2. Monitor Resource Usage

Large populations and generations consume significant RAM:

Population Size

Generations

Estimated RAM

50

100

~2 GB

100

200

~8 GB

200

300

~24 GB

Use n_iter to control total iterations.

3. Validate Data First

Run a quick sanity check on your data:

import pandas as pd

df = pd.read_csv("data/my_dataset.csv")
print(f"Shape: {df.shape}")
print(f"Missing values:\n{df.isnull().sum()}")
print(f"Data types:\n{df.dtypes}")

4. Use testing=True for Development

This reduces all grid sizes and speeds up iterative development.


Troubleshooting

Common Errors

“No features available to select for safety net”

  • Cause: Too many features have been dropped during filtering

  • Solution: Relax correlation threshold (corr) or missing percentage (percent_missing)

“AUC undefined (only one class in y_true)”

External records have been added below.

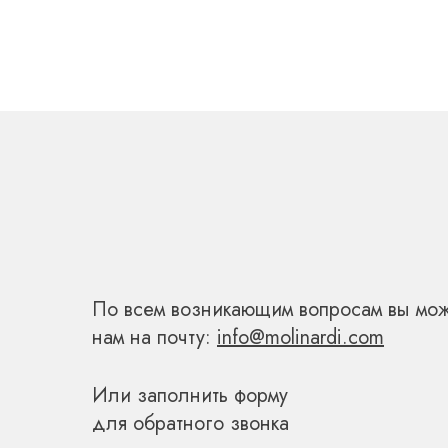
СВЯЖИТЕСЬ С
По всем возникающим вопросам вы мож
нам на почту:
info@molinardi.com
Или заполнить форму
для обратного звонка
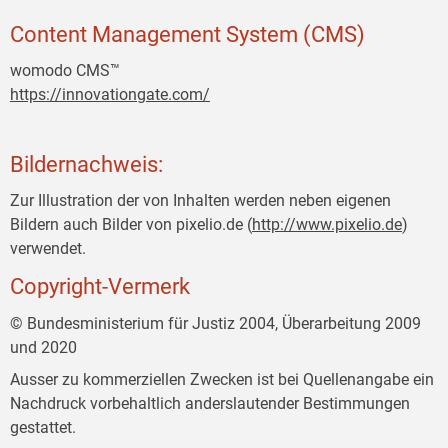
Content Management System (CMS)
womodo CMS™
https://innovationgate.com/
Bildernachweis:
Zur Illustration der von Inhalten werden neben eigenen
Bildern auch Bilder von pixelio.de (
http://www.pixelio.de
)
verwendet.
Copyright-Vermerk
© Bundesministerium für Justiz 2004, Überarbeitung 2009
und 2020
Ausser zu kommerziellen Zwecken ist bei Quellenangabe ein
Nachdruck vorbehaltlich anderslautender Bestimmungen
gestattet.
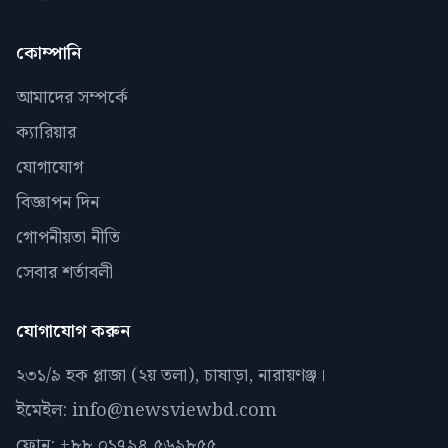
কোম্পানি
আমাদের সম্পর্কে
ক্যারিয়ার
যোগাযোগ
বিজ্ঞাপন দিন
গোপনীয়তা নীতি
সেবার শর্তাবলী
যোগাযোগ করুন
২৩১/৯ হক প্লাজা (২য় তলা), চাষাড়া, নারায়ণঞ্জ।
ইমেইল: info@newsviewbd.com
ফোন: +৮৮ ০১৭৯৪ ৫৬৯৮৫৫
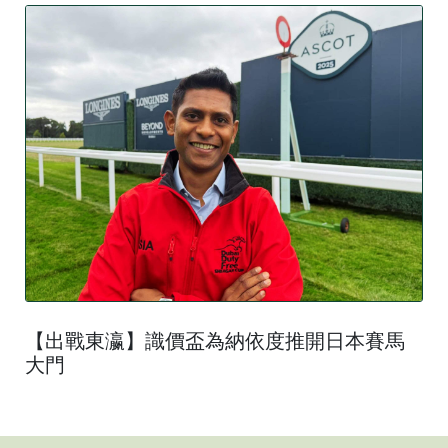
【出戰東瀛】識價盃為納依度推開日本賽馬
大門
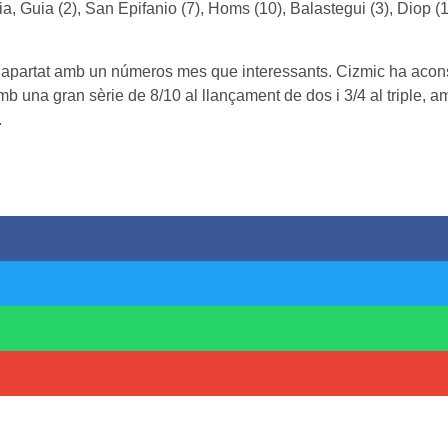
a, Guia (2), San Epifanio (7), Homs (10), Balastegui (3), Diop (
st apartat amb un números mes que interessants. Cizmic ha aco
b una gran sèrie de 8/10 al llançament de dos i 3/4 al triple, a
.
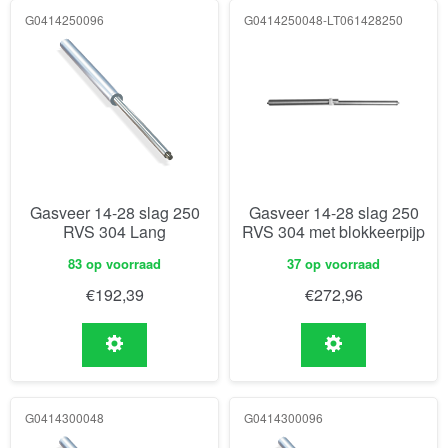
G0414250096
G0414250048-LT061428250
Gasveer 14-28 slag 250
Gasveer 14-28 slag 250
RVS 304 Lang
RVS 304 met blokkeerpijp
83 op voorraad
37 op voorraad
€
192,39
€
272,96
G0414300048
G0414300096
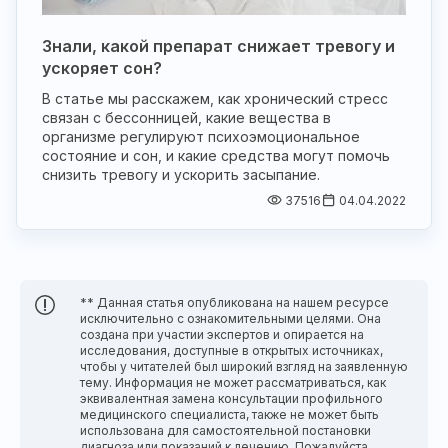
Знали, какой препарат снижает тревогу и
ускоряет сон?
В статье мы расскажем, как хронический стресс
связан с бессонницей, какие вещества в
организме регулируют психоэмоциональное
состояние и сон, и какие средства могут помочь
снизить тревогу и ускорить засыпание.
37516
04.04.2022
** Данная статья опубликована на нашем ресурсе
исключительно с ознакомительными целями. Она
создана при участии экспертов и опирается на
исследования, доступные в открытых источниках,
чтобы у читателей был широкий взгляд на заявленную
тему. Информация не может рассматриваться, как
эквивалентная замена консультации профильного
медицинского специалиста, также не может быть
использована для самостоятельной постановки
диагноза или показаний к лечению. Пожалуйста,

  • Cause: Test set contains only one class

  • Solution: Increase train/test split size (currently 75%/25%) or use oversample

MemoryError during execution

  • Cause: Too-large population or generation count

  • Solution: Reduce pop_params and g_params


Summary

This implementation guide covered:

  1. Installation methods for Python >=3.12+

  2. Data preparation requirements (CSV format, binary outcome)

  3. Step-by-step configuration via config.yml

  4. Running experiments with multiple preset configurations

  5. Interpreting results from final_grid_score_log.csv

  6. Visualizing fitness evolution and ensemble performance

All experiment outputs are logged to the base_project_dir directory for post-analysis using the GA_results_explorer.